Protein of NSC cultures or hippocampal brain was extracted by lysing cells in RIPA buffer (1% NP-40, 1% sodium-deoxycholate, 0.1% SDS, 0.15 M NaCl, 2 mM EDTA, and 0.01M sodium phosphate) in the presence of complete protease inhibitor cocktail (Roche, Indianapolis, IN, USA) and phosphatase inhibitor cocktail 2 (Sigma, St. Louis, MO, USA). Supernatant was collected by centrifuging at 13000 g for 20 min at 4°C and the Lowry assay was used for determination of protein concentration (Pierce, Rockford, IL). Cell lysates (50 μg) were resolved on 10% SDS-PAGE gels and blotted onto PVDF membranes, blocked with 5% bovine serum albumin (BSA) in TBST buffer (20 mM Tris, 137 mM NaCl and 0.1% tween) then incubated in block overnight at 4°C with primary antibody against Cx43 (rabbit polyclonal, Santa Cruz, Dallas, TX, USA), p-Cx43 (s368, Cell Signaling, Danvers, MA, USA), or β-actin (mouse, 1:5000 Cell Signaling, Danvers, MA). Secondary antibodies (donkey anti-rabbit IRDye 800CW and donkey anti-mouse IRdye 680; Licor) were applied at 1:5000 to the membrane for 3 hours at room temperature before scanning the membranes with the Odyssey Fc imaging system (Licor, Lincoln, NE). Blots were quantified by densitometry using acquisition into Adobe Photo Shop (Apple, Cupertino, CA, USA). The level of protein expression was normalized according to β-actin control levels. Samples were run in duplicate.

Statistical analysis

Data was graphed using GraphPad Prism, version 4 (GraphPad Software, Inc., San Diego, CA). Student’s two-tailed t test was used for comparison of two experimental groups. Multiple comparisons were done by using one-way ANOVA where appropriate followed by post hoc Tukey test for multiple pairwise examinations.
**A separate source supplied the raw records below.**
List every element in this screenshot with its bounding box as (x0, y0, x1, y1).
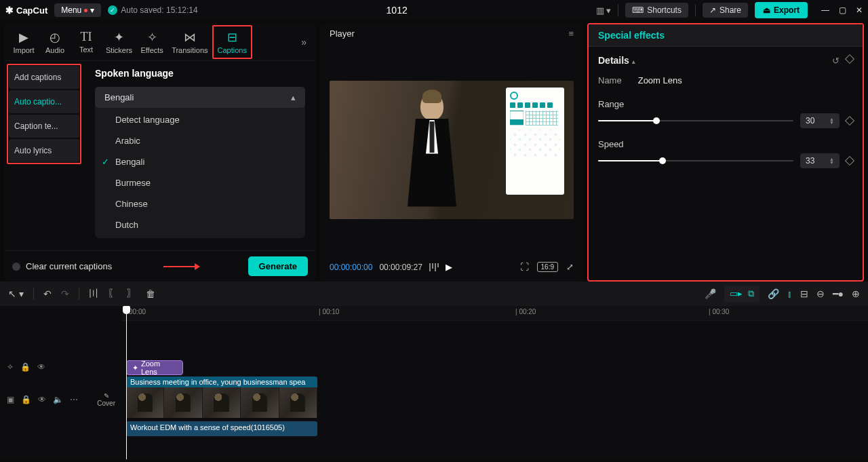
lock-icon[interactable]: 🔒 (20, 362, 31, 372)
share-button[interactable]: ↗ Share (703, 3, 748, 18)
lang-arabic[interactable]: Arabic (95, 130, 305, 151)
video-clip[interactable]: Business meeting in office, young busine… (126, 377, 317, 420)
tab-audio[interactable]: ◴ Audio (39, 26, 71, 58)
aspect-ratio-button[interactable]: 16:9 (537, 262, 558, 272)
tab-captions[interactable]: ⊟ Captions (214, 26, 251, 58)
fx-track-gutter: ✧ 🔒 👁 (0, 358, 122, 377)
mic-icon[interactable]: 🎤 (705, 288, 716, 299)
speed-input[interactable]: 33 ▲▼ (800, 153, 840, 168)
zoom-slider-icon[interactable]: ━● (833, 288, 844, 299)
timeline-toolbar: ↖ ▾ ↶ ↷ 〣 〖 〗 🗑 🎤 ▭▸ ⧉ 🔗 ⫿ ⊟ ⊖ ━● ⊕ (0, 282, 868, 306)
duration: 00:00:09:27 (379, 263, 422, 272)
autosave-status: ✓ Auto saved: 15:12:14 (108, 5, 197, 15)
lock-icon[interactable]: 🔒 (21, 395, 31, 404)
lang-detect[interactable]: Detect language (95, 109, 305, 130)
eye-icon[interactable]: 👁 (37, 362, 45, 372)
lang-burmese[interactable]: Burmese (95, 172, 305, 193)
captions-toggle-icon[interactable]: ⊟ (800, 288, 808, 299)
keyframe-icon[interactable] (845, 54, 854, 63)
clear-captions-toggle[interactable]: Clear current captions (12, 261, 112, 271)
project-title: 1012 (205, 5, 589, 16)
layout-icon[interactable]: ▥ ▾ (596, 5, 612, 16)
language-dropdown[interactable]: Bengali ▴ (95, 87, 305, 108)
undo-button[interactable]: ↶ (43, 288, 52, 299)
tab-import[interactable]: ▶ Import (8, 26, 39, 58)
close-button[interactable]: ✕ (856, 5, 863, 15)
cover-button[interactable]: ✎ Cover (97, 392, 115, 407)
current-time: 00:00:00:00 (330, 263, 372, 272)
trim-right-button[interactable]: 〗 (127, 288, 136, 300)
redo-button[interactable]: ↷ (61, 288, 69, 299)
zoom-out-icon[interactable]: ⊖ (816, 288, 825, 299)
link-icon[interactable]: 🔗 (768, 288, 779, 299)
fx-clip[interactable]: ✦ Zoom Lens (126, 360, 183, 375)
player-menu-icon[interactable]: ≡ (568, 28, 574, 39)
sidebar-caption-templates[interactable]: Caption te... (9, 115, 79, 138)
video-track-icon[interactable]: ▣ (7, 395, 14, 404)
reset-icon[interactable]: ↺ (832, 56, 840, 66)
import-icon: ▶ (19, 30, 28, 45)
star-icon[interactable]: ✧ (7, 362, 14, 372)
pencil-icon: ✎ (104, 392, 109, 400)
stickers-icon: ✦ (114, 30, 124, 45)
speed-keyframe-icon[interactable] (845, 156, 854, 166)
sidebar-auto-lyrics[interactable]: Auto lyrics (9, 139, 79, 162)
video-clip-label: Business meeting in office, young busine… (126, 377, 317, 387)
captions-icon: ⊟ (227, 30, 237, 45)
menu-indicator-dot (84, 9, 87, 12)
media-panel: ▶ Import ◴ Audio TI Text ✦ Stickers ✧ Ef… (4, 23, 316, 282)
mute-icon[interactable]: 🔈 (53, 395, 63, 404)
eye-icon[interactable]: 👁 (38, 395, 46, 404)
text-icon: TI (81, 30, 92, 44)
export-button[interactable]: ⏏ Export (755, 2, 808, 18)
export-icon: ⏏ (763, 5, 770, 15)
lang-bengali[interactable]: ✓Bengali (95, 151, 305, 172)
preview-axis-icon[interactable]: ⫿ (787, 289, 792, 299)
shortcuts-button[interactable]: ⌨ Shortcuts (625, 3, 688, 18)
menu-button[interactable]: Menu ▾ (54, 3, 101, 17)
app-name: CapCut (16, 5, 47, 16)
minimize-button[interactable]: — (821, 5, 829, 15)
language-option-list: Detect language Arabic ✓Bengali Burmese … (95, 107, 305, 238)
timeline-playhead[interactable] (126, 306, 127, 459)
split-button[interactable]: 〣 (89, 288, 98, 300)
effects-panel-header: Special effects (589, 24, 863, 47)
audio-clip[interactable]: Workout EDM with a sense of speed(101650… (126, 421, 317, 436)
lang-chinese[interactable]: Chinese (95, 193, 305, 214)
generate-button[interactable]: Generate (248, 256, 308, 276)
tab-text[interactable]: TI Text (71, 26, 102, 57)
range-slider[interactable] (598, 120, 793, 121)
annotation-arrow (163, 266, 196, 267)
chevron-up-icon: ▴ (291, 92, 296, 102)
more-icon[interactable]: ⋯ (70, 395, 78, 404)
trim-left-button[interactable]: 〖 (108, 288, 117, 300)
snap-icon[interactable]: ⧉ (748, 288, 754, 299)
video-track-gutter: ▣ 🔒 👁 🔈 ⋯ ✎ Cover (0, 377, 122, 423)
chevron-down-icon: ▾ (90, 5, 94, 15)
selection-tool-icon[interactable]: ↖ ▾ (8, 288, 24, 299)
maximize-button[interactable]: ▢ (839, 5, 846, 15)
more-tabs-button[interactable]: » (296, 37, 312, 47)
radio-icon (12, 263, 20, 271)
magnet-icon[interactable]: ▭▸ (730, 288, 743, 299)
player-title: Player (330, 28, 355, 39)
sidebar-auto-captions[interactable]: Auto captio... (9, 90, 79, 113)
fullscreen-icon[interactable]: ⤢ (566, 262, 574, 272)
check-icon: ✓ (108, 5, 117, 15)
play-button[interactable]: ▶ (446, 262, 452, 272)
zoom-in-icon[interactable]: ⊕ (852, 288, 860, 299)
delete-button[interactable]: 🗑 (146, 288, 155, 299)
logo-icon: ✱ (5, 5, 14, 16)
tab-stickers[interactable]: ✦ Stickers (102, 26, 136, 58)
range-keyframe-icon[interactable] (845, 116, 854, 126)
scale-icon[interactable]: ⛶ (520, 262, 529, 272)
name-label: Name (598, 75, 622, 85)
player-viewport[interactable] (320, 44, 583, 255)
range-input[interactable]: 30 ▲▼ (800, 113, 840, 128)
video-preview (330, 81, 574, 219)
speed-slider[interactable] (598, 160, 793, 161)
tab-transitions[interactable]: ⋈ Transitions (167, 26, 212, 58)
tab-effects[interactable]: ✧ Effects (136, 26, 167, 58)
lang-dutch[interactable]: Dutch (95, 214, 305, 235)
sidebar-add-captions[interactable]: Add captions (9, 66, 79, 89)
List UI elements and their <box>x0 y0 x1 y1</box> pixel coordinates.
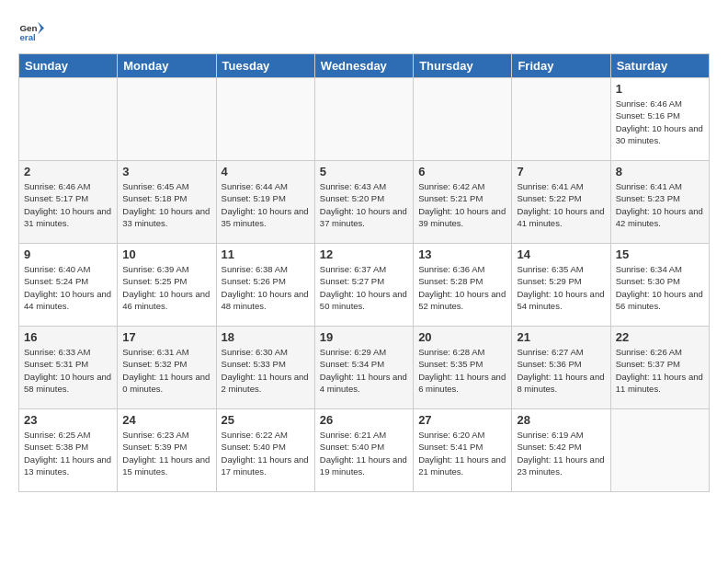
day-number: 4 <box>222 165 310 178</box>
calendar-week-1: 1Sunrise: 6:46 AM Sunset: 5:16 PM Daylig… <box>19 78 710 161</box>
day-number: 10 <box>122 247 210 261</box>
calendar-cell: 6Sunrise: 6:42 AM Sunset: 5:21 PM Daylig… <box>414 161 512 244</box>
calendar-cell: 21Sunrise: 6:27 AM Sunset: 5:36 PM Dayli… <box>512 327 610 409</box>
day-number: 12 <box>320 247 408 261</box>
day-info: Sunrise: 6:25 AM Sunset: 5:38 PM Dayligh… <box>24 429 112 477</box>
calendar-cell: 11Sunrise: 6:38 AM Sunset: 5:26 PM Dayli… <box>216 244 314 327</box>
day-info: Sunrise: 6:21 AM Sunset: 5:40 PM Dayligh… <box>320 429 408 477</box>
day-info: Sunrise: 6:39 AM Sunset: 5:25 PM Dayligh… <box>122 263 210 312</box>
day-number: 6 <box>418 165 506 178</box>
calendar-cell: 13Sunrise: 6:36 AM Sunset: 5:28 PM Dayli… <box>414 244 512 327</box>
day-number: 8 <box>616 165 704 178</box>
day-number: 23 <box>24 413 112 427</box>
day-info: Sunrise: 6:42 AM Sunset: 5:21 PM Dayligh… <box>418 180 506 229</box>
day-info: Sunrise: 6:30 AM Sunset: 5:33 PM Dayligh… <box>222 346 310 395</box>
calendar-cell: 23Sunrise: 6:25 AM Sunset: 5:38 PM Dayli… <box>19 409 118 492</box>
calendar-cell: 22Sunrise: 6:26 AM Sunset: 5:37 PM Dayli… <box>610 327 709 409</box>
day-number: 28 <box>517 413 605 427</box>
day-info: Sunrise: 6:46 AM Sunset: 5:17 PM Dayligh… <box>24 180 112 229</box>
svg-text:eral: eral <box>19 32 36 42</box>
day-number: 7 <box>517 165 605 178</box>
calendar-cell: 8Sunrise: 6:41 AM Sunset: 5:23 PM Daylig… <box>610 161 709 244</box>
calendar-cell <box>216 78 314 161</box>
calendar-week-2: 2Sunrise: 6:46 AM Sunset: 5:17 PM Daylig… <box>19 161 710 244</box>
day-info: Sunrise: 6:29 AM Sunset: 5:34 PM Dayligh… <box>320 346 408 395</box>
day-info: Sunrise: 6:44 AM Sunset: 5:19 PM Dayligh… <box>222 180 310 229</box>
day-number: 3 <box>122 165 210 178</box>
calendar-cell: 16Sunrise: 6:33 AM Sunset: 5:31 PM Dayli… <box>19 327 118 409</box>
calendar-cell: 14Sunrise: 6:35 AM Sunset: 5:29 PM Dayli… <box>512 244 610 327</box>
day-info: Sunrise: 6:27 AM Sunset: 5:36 PM Dayligh… <box>517 346 605 395</box>
day-number: 22 <box>616 330 704 344</box>
calendar-header-saturday: Saturday <box>610 54 709 78</box>
calendar-cell: 1Sunrise: 6:46 AM Sunset: 5:16 PM Daylig… <box>610 78 709 161</box>
calendar-header-friday: Friday <box>512 54 610 78</box>
calendar-cell: 26Sunrise: 6:21 AM Sunset: 5:40 PM Dayli… <box>314 409 413 492</box>
day-number: 11 <box>222 247 310 261</box>
calendar-cell: 19Sunrise: 6:29 AM Sunset: 5:34 PM Dayli… <box>314 327 413 409</box>
day-number: 26 <box>320 413 408 427</box>
day-info: Sunrise: 6:41 AM Sunset: 5:23 PM Dayligh… <box>616 180 704 229</box>
calendar-cell <box>118 78 216 161</box>
day-info: Sunrise: 6:31 AM Sunset: 5:32 PM Dayligh… <box>122 346 210 395</box>
day-number: 24 <box>122 413 210 427</box>
calendar-cell: 18Sunrise: 6:30 AM Sunset: 5:33 PM Dayli… <box>216 327 314 409</box>
day-number: 16 <box>24 330 112 344</box>
day-info: Sunrise: 6:20 AM Sunset: 5:41 PM Dayligh… <box>418 429 506 477</box>
calendar-cell: 17Sunrise: 6:31 AM Sunset: 5:32 PM Dayli… <box>118 327 216 409</box>
day-number: 21 <box>517 330 605 344</box>
day-number: 5 <box>320 165 408 178</box>
calendar-header-thursday: Thursday <box>414 54 512 78</box>
calendar-cell: 25Sunrise: 6:22 AM Sunset: 5:40 PM Dayli… <box>216 409 314 492</box>
day-info: Sunrise: 6:19 AM Sunset: 5:42 PM Dayligh… <box>517 429 605 477</box>
calendar-header-sunday: Sunday <box>19 54 118 78</box>
day-info: Sunrise: 6:22 AM Sunset: 5:40 PM Dayligh… <box>222 429 310 477</box>
calendar-cell: 7Sunrise: 6:41 AM Sunset: 5:22 PM Daylig… <box>512 161 610 244</box>
day-number: 14 <box>517 247 605 261</box>
header: Gen eral <box>18 18 710 44</box>
day-info: Sunrise: 6:34 AM Sunset: 5:30 PM Dayligh… <box>616 263 704 312</box>
day-info: Sunrise: 6:43 AM Sunset: 5:20 PM Dayligh… <box>320 180 408 229</box>
day-info: Sunrise: 6:28 AM Sunset: 5:35 PM Dayligh… <box>418 346 506 395</box>
day-number: 18 <box>222 330 310 344</box>
calendar-cell: 15Sunrise: 6:34 AM Sunset: 5:30 PM Dayli… <box>610 244 709 327</box>
calendar-header-monday: Monday <box>118 54 216 78</box>
day-info: Sunrise: 6:46 AM Sunset: 5:16 PM Dayligh… <box>616 98 704 146</box>
calendar-week-5: 23Sunrise: 6:25 AM Sunset: 5:38 PM Dayli… <box>19 409 710 492</box>
day-number: 13 <box>418 247 506 261</box>
calendar-cell: 5Sunrise: 6:43 AM Sunset: 5:20 PM Daylig… <box>314 161 413 244</box>
logo: Gen eral <box>18 18 48 44</box>
day-info: Sunrise: 6:26 AM Sunset: 5:37 PM Dayligh… <box>616 346 704 395</box>
calendar-cell: 4Sunrise: 6:44 AM Sunset: 5:19 PM Daylig… <box>216 161 314 244</box>
day-info: Sunrise: 6:36 AM Sunset: 5:28 PM Dayligh… <box>418 263 506 312</box>
day-number: 20 <box>418 330 506 344</box>
day-number: 25 <box>222 413 310 427</box>
calendar: SundayMondayTuesdayWednesdayThursdayFrid… <box>18 53 710 492</box>
day-number: 1 <box>616 82 704 96</box>
calendar-week-3: 9Sunrise: 6:40 AM Sunset: 5:24 PM Daylig… <box>19 244 710 327</box>
day-info: Sunrise: 6:45 AM Sunset: 5:18 PM Dayligh… <box>122 180 210 229</box>
day-number: 15 <box>616 247 704 261</box>
calendar-week-4: 16Sunrise: 6:33 AM Sunset: 5:31 PM Dayli… <box>19 327 710 409</box>
calendar-header-tuesday: Tuesday <box>216 54 314 78</box>
day-info: Sunrise: 6:40 AM Sunset: 5:24 PM Dayligh… <box>24 263 112 312</box>
day-info: Sunrise: 6:38 AM Sunset: 5:26 PM Dayligh… <box>222 263 310 312</box>
calendar-cell <box>610 409 709 492</box>
day-info: Sunrise: 6:33 AM Sunset: 5:31 PM Dayligh… <box>24 346 112 395</box>
day-info: Sunrise: 6:23 AM Sunset: 5:39 PM Dayligh… <box>122 429 210 477</box>
calendar-cell <box>314 78 413 161</box>
calendar-header-row: SundayMondayTuesdayWednesdayThursdayFrid… <box>19 54 710 78</box>
calendar-cell: 20Sunrise: 6:28 AM Sunset: 5:35 PM Dayli… <box>414 327 512 409</box>
calendar-cell <box>414 78 512 161</box>
calendar-cell: 28Sunrise: 6:19 AM Sunset: 5:42 PM Dayli… <box>512 409 610 492</box>
calendar-cell: 3Sunrise: 6:45 AM Sunset: 5:18 PM Daylig… <box>118 161 216 244</box>
svg-marker-2 <box>38 22 44 35</box>
day-number: 9 <box>24 247 112 261</box>
calendar-header-wednesday: Wednesday <box>314 54 413 78</box>
day-number: 17 <box>122 330 210 344</box>
day-number: 2 <box>24 165 112 178</box>
calendar-cell: 9Sunrise: 6:40 AM Sunset: 5:24 PM Daylig… <box>19 244 118 327</box>
calendar-cell <box>19 78 118 161</box>
day-info: Sunrise: 6:37 AM Sunset: 5:27 PM Dayligh… <box>320 263 408 312</box>
day-number: 19 <box>320 330 408 344</box>
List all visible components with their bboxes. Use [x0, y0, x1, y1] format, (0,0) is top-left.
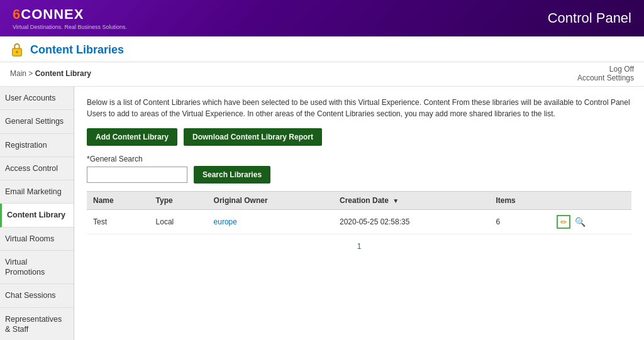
owner-link[interactable]: europe — [214, 217, 237, 226]
breadcrumb: Main > Content Library — [10, 69, 91, 78]
logo-area: 6CONNEX Virtual Destinations. Real Busin… — [13, 6, 127, 31]
cell-actions: ✏ 🔍 — [550, 210, 631, 234]
sidebar-item-representatives-staff[interactable]: Representatives & Staff — [0, 308, 74, 341]
add-content-library-button[interactable]: Add Content Library — [87, 128, 177, 146]
logo-connex: CONNEX — [21, 6, 84, 22]
search-row: Search Libraries — [87, 166, 631, 184]
cell-name: Test — [87, 210, 150, 234]
logo-text: 6CONNEX — [13, 6, 127, 23]
action-buttons: Add Content Library Download Content Lib… — [87, 128, 631, 146]
main-layout: User Accounts General Settings Registrat… — [0, 87, 644, 340]
log-off-link[interactable]: Log Off — [577, 65, 634, 74]
search-icon: 🔍 — [575, 217, 586, 227]
search-section: *General Search Search Libraries — [87, 155, 631, 184]
top-bar: Main > Content Library Log Off Account S… — [0, 62, 644, 87]
action-icons: ✏ 🔍 — [557, 215, 625, 229]
sidebar-item-general-settings[interactable]: General Settings — [0, 110, 74, 133]
pagination: 1 — [87, 242, 631, 251]
description-text: Below is a list of Content Libraries whi… — [87, 97, 631, 119]
search-input[interactable] — [87, 167, 187, 183]
sidebar-item-content-library[interactable]: Content Library — [0, 204, 74, 227]
col-items: Items — [489, 192, 550, 210]
col-creation-date[interactable]: Creation Date ▼ — [333, 192, 489, 210]
sidebar-item-access-control[interactable]: Access Control — [0, 157, 74, 180]
sidebar-item-registration[interactable]: Registration — [0, 134, 74, 157]
sidebar-item-virtual-promotions[interactable]: Virtual Promotions — [0, 251, 74, 285]
search-label: *General Search — [87, 155, 631, 163]
col-original-owner: Original Owner — [208, 192, 333, 210]
download-report-button[interactable]: Download Content Library Report — [184, 128, 322, 146]
view-button[interactable]: 🔍 — [573, 215, 587, 229]
account-settings-link[interactable]: Account Settings — [577, 74, 634, 82]
search-libraries-button[interactable]: Search Libraries — [194, 166, 270, 184]
page-title: Content Libraries — [30, 43, 124, 57]
edit-button[interactable]: ✏ — [557, 215, 570, 229]
table-row: Test Local europe 2020-05-25 02:58:35 6 … — [87, 210, 631, 234]
sort-arrow-icon: ▼ — [392, 197, 399, 204]
sidebar: User Accounts General Settings Registrat… — [0, 87, 74, 340]
top-actions: Log Off Account Settings — [577, 65, 634, 82]
col-name: Name — [87, 192, 150, 210]
cell-creation-date: 2020-05-25 02:58:35 — [333, 210, 489, 234]
col-actions — [550, 192, 631, 210]
header: 6CONNEX Virtual Destinations. Real Busin… — [0, 0, 644, 36]
cell-items: 6 — [489, 210, 550, 234]
svg-point-1 — [16, 51, 18, 53]
breadcrumb-current: Content Library — [35, 69, 91, 78]
logo-tagline: Virtual Destinations. Real Business Solu… — [13, 24, 127, 31]
content-area: Below is a list of Content Libraries whi… — [74, 87, 644, 340]
breadcrumb-main[interactable]: Main — [10, 69, 26, 78]
logo-block: 6CONNEX Virtual Destinations. Real Busin… — [13, 6, 127, 31]
table-header-row: Name Type Original Owner Creation Date ▼… — [87, 192, 631, 210]
edit-icon: ✏ — [560, 217, 567, 227]
sidebar-item-chat-sessions[interactable]: Chat Sessions — [0, 284, 74, 307]
sidebar-item-virtual-rooms[interactable]: Virtual Rooms — [0, 228, 74, 251]
sidebar-item-email-marketing[interactable]: Email Marketing — [0, 180, 74, 204]
lock-icon — [10, 41, 24, 58]
col-type: Type — [150, 192, 208, 210]
page-1-link[interactable]: 1 — [357, 242, 362, 251]
data-table: Name Type Original Owner Creation Date ▼… — [87, 191, 631, 234]
page-title-bar: Content Libraries — [0, 36, 644, 62]
header-title: Control Panel — [548, 10, 631, 26]
sidebar-item-user-accounts[interactable]: User Accounts — [0, 87, 74, 110]
breadcrumb-separator: > — [26, 69, 35, 78]
logo-6: 6 — [13, 6, 21, 22]
cell-original-owner: europe — [208, 210, 333, 234]
cell-type: Local — [150, 210, 208, 234]
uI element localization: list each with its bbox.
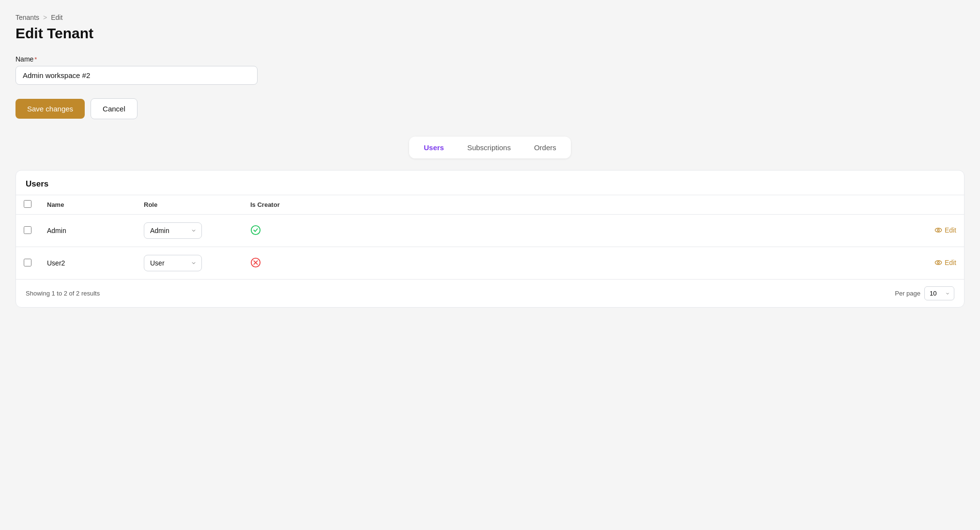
table-row: User2AdminUserManager Edit xyxy=(16,247,964,280)
per-page-control: Per page 10 25 50 100 xyxy=(895,286,954,300)
user-name: User2 xyxy=(39,247,136,280)
col-header-checkbox xyxy=(16,195,39,215)
tab-bar: Users Subscriptions Orders xyxy=(409,137,571,158)
svg-point-7 xyxy=(937,262,939,264)
name-input[interactable] xyxy=(15,66,258,85)
svg-point-0 xyxy=(251,225,260,234)
users-table: Name Role Is Creator AdminAdminUserManag… xyxy=(16,195,964,279)
row-checkbox[interactable] xyxy=(24,259,31,266)
tab-bar-wrapper: Users Subscriptions Orders xyxy=(15,137,965,158)
is-creator-cell xyxy=(243,247,301,280)
is-creator-cell xyxy=(243,215,301,247)
breadcrumb-tenants-link[interactable]: Tenants xyxy=(15,14,39,21)
svg-point-6 xyxy=(935,261,941,265)
tab-users[interactable]: Users xyxy=(413,140,455,156)
creator-check-icon xyxy=(250,225,261,235)
per-page-select[interactable]: 10 25 50 100 xyxy=(924,286,954,300)
eye-icon xyxy=(934,259,942,266)
form-actions: Save changes Cancel xyxy=(15,98,965,119)
breadcrumb: Tenants > Edit xyxy=(15,14,965,21)
col-header-name: Name xyxy=(39,195,136,215)
actions-cell: Edit xyxy=(301,247,964,280)
actions-cell: Edit xyxy=(301,215,964,247)
col-header-actions xyxy=(301,195,964,215)
edit-button[interactable]: Edit xyxy=(934,226,956,234)
breadcrumb-separator: > xyxy=(43,14,47,21)
name-label: Name* xyxy=(15,55,965,63)
cancel-button[interactable]: Cancel xyxy=(91,98,138,119)
per-page-label: Per page xyxy=(895,290,920,297)
eye-icon xyxy=(934,226,942,234)
col-header-is-creator: Is Creator xyxy=(243,195,301,215)
users-table-section: Users Name Role Is Creator AdminAdminUse… xyxy=(15,170,965,308)
row-checkbox[interactable] xyxy=(24,226,31,234)
user-name: Admin xyxy=(39,215,136,247)
col-header-role: Role xyxy=(136,195,243,215)
tab-orders[interactable]: Orders xyxy=(523,140,567,156)
select-all-checkbox[interactable] xyxy=(24,200,31,208)
save-changes-button[interactable]: Save changes xyxy=(15,99,85,119)
role-select[interactable]: AdminUserManager xyxy=(144,222,202,239)
svg-point-2 xyxy=(937,229,939,231)
showing-results-text: Showing 1 to 2 of 2 results xyxy=(26,290,100,297)
role-select[interactable]: AdminUserManager xyxy=(144,255,202,271)
tab-subscriptions[interactable]: Subscriptions xyxy=(457,140,521,156)
users-section-title: Users xyxy=(16,171,964,195)
form-section: Name* xyxy=(15,55,965,85)
svg-point-1 xyxy=(935,228,941,232)
edit-button[interactable]: Edit xyxy=(934,259,956,266)
required-indicator: * xyxy=(34,56,37,63)
table-row: AdminAdminUserManager Edit xyxy=(16,215,964,247)
table-footer: Showing 1 to 2 of 2 results Per page 10 … xyxy=(16,279,964,307)
creator-x-icon xyxy=(250,257,261,268)
page-title: Edit Tenant xyxy=(15,25,965,42)
breadcrumb-current: Edit xyxy=(51,14,62,21)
Differences were identified as significant if P < 0.05. Mean values were reported together with the standard error of mean (SEM).

Results

Connexin43 expression in the hippocampus and dentate gyrus following controlled cortical impact

Our preliminary findings demonstrate that Cx43 is highly expressed in the neurogenic compartments of the adult brain, specifically the subventricular zone and the subgranular zone (SGZ) of the dentate gyrus (DG) (supplementary Fig. 1). Cx43 expression has been shown to be increased after TBI, although it is unclear whether these changes occur in the hippocampus, an area vulnerable to brain trauma. To examine this we isolated protein from the hippocampus 4 days following sham or controlled cortical impact (CCI) injury and evaluated levels of Cx43 and pS368 using Western blot analysis. Using antibodies against Cx43 and pS368, we found no statistically significant difference in the expression of Cx43 and reduced p-S368 (Fig. 1a and 1b) (P>0.05 for both). To evaluate more cell-specific changes, we used serial coronal tissue sections of sham and CCI-injured brains and assessed Cx43 expression in the DG on vimentin-positive cells using immunohistochemistry. Vimentin is a type III intermediate filament protein present on neural stem cells and is upregulated in the DG following CCI injury (Fig. 1d) compared to sham (Fig. 1c). This upregulation coincides with an increase in Cx43 immunostaining in the SGZ and hilus of the DG following CCI injury (Fig. 1d, 1e and 1f) compared to sham (Fig. 1c, 1e and 1f). Vimentin is also upregulated on reactive astrocytes and is associated with astroglial proliferation. Therefore, Cx43 expression is present on both neural stem cells and reactive astrocytes in the DG after CCI injury.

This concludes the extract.